From THESAN-ZOOM to JWST: Predicting ionizing photon escape and the rise of UV-bright reionization sources

Abstract

Understanding the sources and evolution of cosmic reionization remains a central challenge in astrophysics, with the escape of ionizing Lyman-continuum (LyC) photons from early galaxies representing a major uncertainty. In this work, we use more than 35,000 galaxy realisations from the THESAN-ZOOM cosmological radiation-hydrodynamic simulations to identify indirect diagnostics of the LyC photon escape fraction (fesc) and the LyC photon escape rate (Nion,esc) across the redshift range z=3-16. We train random forest regression models using these diagnostics to predict both quantities.

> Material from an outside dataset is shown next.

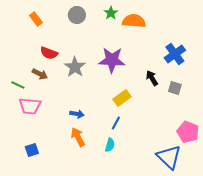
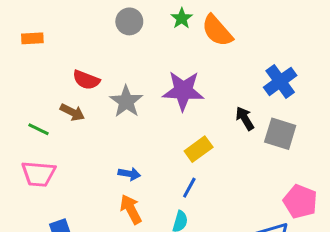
orange rectangle: (36, 19) -> (32, 38), moved, turned -56
orange semicircle: (134, 21) -> (217, 31), turned -135
gray square: (175, 88) -> (280, 134), size x1.5
pink trapezoid: (30, 106) -> (38, 174), moved

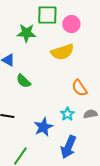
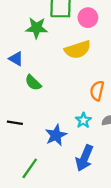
orange semicircle: (79, 88) -> (97, 91), turned 48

We present four models: two trained with the full set of simulation-derived indicators to predict fesc and Nion,esc, and two restricted to observables accessible to JWST photometric surveys. We find the 10-to-100\,Myr star-formation rate ratio (SFR10 / SFR100) and the gas-to-stellar mass ratio (Mgas / M*) to be the strongest diagnostics of fesc, suggesting a strong relationship between ionizing photon escape and gas clearing through bursty star formation. In contrast, rest-frame UV (1500 \, Å) absolute magnitude (MUV) dominates Nion,esc prediction. Motivated by the strong predictive power of MUV, we combine observed UV luminosity functions with derived Nion,esc - MUV relations to construct histories of reionization. These are consistent with observational constraints, avoiding the recently reported crisis in the ionizing photon budget. Our analysis suggests that the bulk of reionization occurred rapidly after z ≈ 8, driven by UV-bright galaxies, with the MUV < -17 populations providing the dominant contribution.